START EXCERPTED DATA

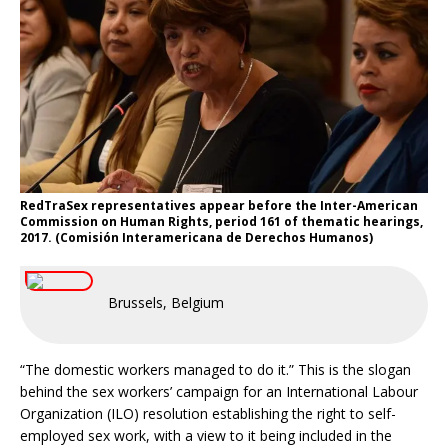
RedTraSex representatives appear before the Inter-American
Commission on Human Rights, period 161 of thematic hearings,
2017. (Comisión Interamericana de Derechos Humanos)
Brussels, Belgium
“The domestic workers managed to do it.” This is the slogan
behind the sex workers’ campaign for an International Labour
Organization (ILO) resolution establishing the right to self-
employed sex work, with a view to it being included in the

END EXCERPTED DATA

An exact, picture-free copy of the entries is required.

* **SOLUTION TO THIS PROBLEM**
RedTraSex representatives appear before the Inter-American
Commission on Human Rights, period 161 of thematic hearings,
2017. (Comisión Interamericana de Derechos Humanos)
Brussels, Belgium
“The domestic workers managed to do it.” This is the slogan
behind the sex workers’ campaign for an International Labour
Organization (ILO) resolution establishing the right to self-
employed sex work, with a view to it being included in the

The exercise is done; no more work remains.